Grandma Lydie saw him graduate from college and knew he had been accepted to medical school at Ole Miss, Johns Hopkins, and Emory. She died before he made the decision to attend Johns Hopkins. She fell in her garden, dead before she hit the ground, the victim of an massive brain aneurysm. She was a hundred and four.
He realized he was twisting the ring he wore on his left hand little finger as he thought about Grandma Lydie. She wore it as a wedding ring. The blue stone was the same color as his eyes. During life, he never saw her hand without it. After she passed, his Daddy handed him a package with a few mementos, a couple of her sketchbooks, her favorite cookbook, and her ring. He had bawled like a baby, but in private. He wore her ring. Her other things were packed in his bedroom at the farm.

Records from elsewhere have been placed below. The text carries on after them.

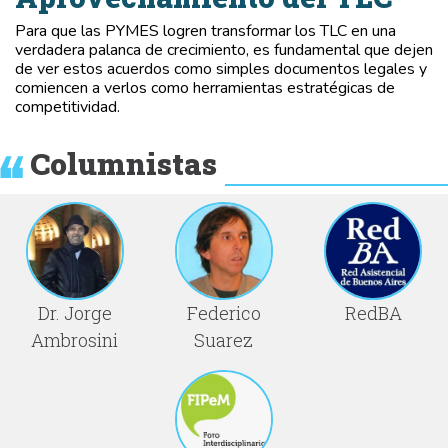
Para que las PYMES logren transformar los TLC en una
verdadera palanca de crecimiento, es fundamental que dejen
de ver estos acuerdos como simples documentos legales y
comiencen a verlos como herramientas estratégicas de
competitividad.
Columnistas
Dr. Jorge
Federico
RedBA
Ambrosini
Suarez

McCoy had not considered his childhood as being either Arcadian or difficult. In the rural South things could move at a slower pace, and the moderateness suited the dreamer in him. Although precocious and smart, he was not a prodigy. Learning came easily, he did not have to put in a lot of effort through elementary and high school. After skipping a couple of grades, he was always the youngest in his class. In his school of about two hundred students, he was neither ostracized nor in the wildly popular group. His teachers liked him because he was polite and well behaved, a good pupil, and although he could be disputatious his arguments were well thought out, reasoned and never vindictive. The debate team was a natural fit, and he served as its captain for three years in high school. With his quick reflexes and lean, unforced athleticism, he played shortstop on the school's baseball team. He sang in the chorus, learned guitar, had a couple of good friends, Aaron and Robby, and plenty of time to do nothing and everything. He spent a lot of time working and playing with the animals and exploring in the woods. He read a lot, practiced guitar, and kept a sketchbook, all solitary pastimes. He supposed he had grown up largely alone, but never thought of himself as being lonely until he reached adulthood and experienced grown-up betrayal, sorrow, and loss. T'Phol's dispassionate account of a displaced and forfeited childhood disturbed him on many levels and made him ache with a deprivation that wasn't his own. He resolved anew never to forget the value of simple things which seemed ordinary and unexceptional until they weren't there.